What Percentage of America Owns Stocks?
This means, counting HSAs, 401(k)s, IRAs, private investing, employee’s who receive shares as benefits, and all other investment types: only 1 in 2 Americans are actively invested in the market.
This may seem high or low depending on your perspective, but as noted above, this is actually down from past years. This is unfortunate in many ways, as 65% of America owned stocks at the height of the 2007 Financial Crisis, while only 52% own stock today. Meanwhile, the market has rallied like crazy since the crash. That means those in the market made a steady return, while those who exited the market after the crash lost money, and those who never entered or reentered haven’t gained anything.
How The Stock Exchange Works (For Dummies)
FACT: According to inequality.org the richest 1% of Americans hold about 35% of all privately held wealth in the United States. Meanwhile, according to a 2014 article by the the NyTimes, the bottom 90% hold 73% of all debt. These numbers differ by source and date, but specifics aside, the point is, the cards are stacked against you unless your last name is Buffet or Ichan. By not investing in “tax advantaged vehicles” like a 401(k) you only make joining the 1% (or even the 10% without the bulk of debt) harder.
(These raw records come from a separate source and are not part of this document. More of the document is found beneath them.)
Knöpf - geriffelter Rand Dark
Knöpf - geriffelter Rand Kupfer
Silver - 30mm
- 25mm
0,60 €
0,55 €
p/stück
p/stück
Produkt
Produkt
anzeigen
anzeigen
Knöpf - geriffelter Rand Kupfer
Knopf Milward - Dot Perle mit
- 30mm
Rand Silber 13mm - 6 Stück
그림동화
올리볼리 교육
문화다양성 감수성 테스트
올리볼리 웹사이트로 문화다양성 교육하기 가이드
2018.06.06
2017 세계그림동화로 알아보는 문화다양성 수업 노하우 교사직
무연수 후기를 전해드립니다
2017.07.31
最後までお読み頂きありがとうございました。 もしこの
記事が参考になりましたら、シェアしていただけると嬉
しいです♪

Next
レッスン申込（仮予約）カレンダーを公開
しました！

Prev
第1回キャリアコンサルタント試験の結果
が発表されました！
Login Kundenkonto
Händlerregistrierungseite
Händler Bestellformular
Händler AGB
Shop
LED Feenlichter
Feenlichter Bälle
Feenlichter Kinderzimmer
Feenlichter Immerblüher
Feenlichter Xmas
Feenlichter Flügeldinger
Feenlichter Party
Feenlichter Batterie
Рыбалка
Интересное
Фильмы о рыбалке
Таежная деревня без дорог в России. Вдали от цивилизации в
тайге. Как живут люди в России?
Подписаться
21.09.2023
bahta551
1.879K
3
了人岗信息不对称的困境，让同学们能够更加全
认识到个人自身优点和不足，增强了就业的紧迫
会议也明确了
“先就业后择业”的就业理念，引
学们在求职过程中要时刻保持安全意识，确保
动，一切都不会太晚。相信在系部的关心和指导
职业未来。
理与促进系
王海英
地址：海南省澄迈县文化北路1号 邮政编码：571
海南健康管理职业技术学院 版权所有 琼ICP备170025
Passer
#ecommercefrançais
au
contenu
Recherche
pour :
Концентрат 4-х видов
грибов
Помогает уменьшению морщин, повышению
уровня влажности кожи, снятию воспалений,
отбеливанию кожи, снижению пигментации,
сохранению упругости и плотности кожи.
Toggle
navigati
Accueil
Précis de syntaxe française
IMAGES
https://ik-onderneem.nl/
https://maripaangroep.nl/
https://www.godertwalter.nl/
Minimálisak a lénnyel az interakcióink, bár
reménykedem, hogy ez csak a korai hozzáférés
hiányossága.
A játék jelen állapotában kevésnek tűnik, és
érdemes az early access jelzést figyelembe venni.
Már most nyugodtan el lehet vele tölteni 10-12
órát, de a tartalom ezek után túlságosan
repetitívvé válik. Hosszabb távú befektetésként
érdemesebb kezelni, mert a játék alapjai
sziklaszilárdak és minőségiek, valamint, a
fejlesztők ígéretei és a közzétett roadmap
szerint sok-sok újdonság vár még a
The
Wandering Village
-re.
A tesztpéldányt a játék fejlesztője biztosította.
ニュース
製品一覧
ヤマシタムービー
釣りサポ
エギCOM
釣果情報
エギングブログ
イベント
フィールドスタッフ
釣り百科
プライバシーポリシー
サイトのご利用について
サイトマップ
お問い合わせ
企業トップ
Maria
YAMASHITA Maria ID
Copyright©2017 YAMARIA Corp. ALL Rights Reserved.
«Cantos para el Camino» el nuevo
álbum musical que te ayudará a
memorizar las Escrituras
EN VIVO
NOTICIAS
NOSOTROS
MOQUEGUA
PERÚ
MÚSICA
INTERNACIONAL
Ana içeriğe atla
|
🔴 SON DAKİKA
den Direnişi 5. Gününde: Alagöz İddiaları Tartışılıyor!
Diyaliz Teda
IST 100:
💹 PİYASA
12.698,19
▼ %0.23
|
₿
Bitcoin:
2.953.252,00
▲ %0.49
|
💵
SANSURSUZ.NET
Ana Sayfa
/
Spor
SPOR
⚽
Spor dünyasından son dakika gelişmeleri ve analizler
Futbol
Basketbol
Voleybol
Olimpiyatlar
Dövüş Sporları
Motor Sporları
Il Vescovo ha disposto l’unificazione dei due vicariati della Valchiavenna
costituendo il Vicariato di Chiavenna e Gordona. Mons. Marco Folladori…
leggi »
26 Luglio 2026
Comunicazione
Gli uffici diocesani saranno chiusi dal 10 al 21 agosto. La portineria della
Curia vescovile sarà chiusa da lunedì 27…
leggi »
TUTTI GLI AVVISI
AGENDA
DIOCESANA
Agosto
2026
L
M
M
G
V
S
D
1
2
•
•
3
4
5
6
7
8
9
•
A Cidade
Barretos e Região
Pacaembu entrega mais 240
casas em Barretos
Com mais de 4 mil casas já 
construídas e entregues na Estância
Yes, you could potentially lose your pension, but at least you can manage your own private investments, retirement account, or HSA and take your risk and rewards into your own hands (while enjoying a tax benefit). Even for those who want to “sit in cash” and not take risks, I am of the opinion that every tax paying American should learn the basics of the market and/or find a fiduciary they trust! If you aren’t actively investing your money in the physical world (say in a small business or real estate), the only thing worse than not utilizing the market and tax-advantaged savings account, and thus facing inflation and measly bank interest returns, is… not knowing what you are doing at taking the brunt of a crash like we had in 2000 and 2007. In other words, many of the 1/2 of Americans who don’t own sock would likely benefit, but it isn’t the only option, and it isn’t without risk.
The Bank Vs. Tax-Advantaged Vehicles
Today banks pay next to nothing in interest, the only way to offset inflation in the longterm is the market. So while investors always take on risk for that interest, and while a 2007 is not out of the question for the future, Americans not invested in the market may want to consider the overly generous tax-benefits of a retirement account or 401(k).
Learn more about the basics of investing, 401(k)s / IRAs, and HSAs by clicking on the links. Here is the simplest gist I can muster (note that the amount you can fund each and the tax implications differ by factors of income, employment status, and more):
- 401(k): A retirement account that lets you invest the funds. Tax free in, but you pay taxes on the other end. This has higher limits and benefits higher incomers. To get a 401(k) you must be offered one through an employer, or you can use a solo 401(k) if you are self employed.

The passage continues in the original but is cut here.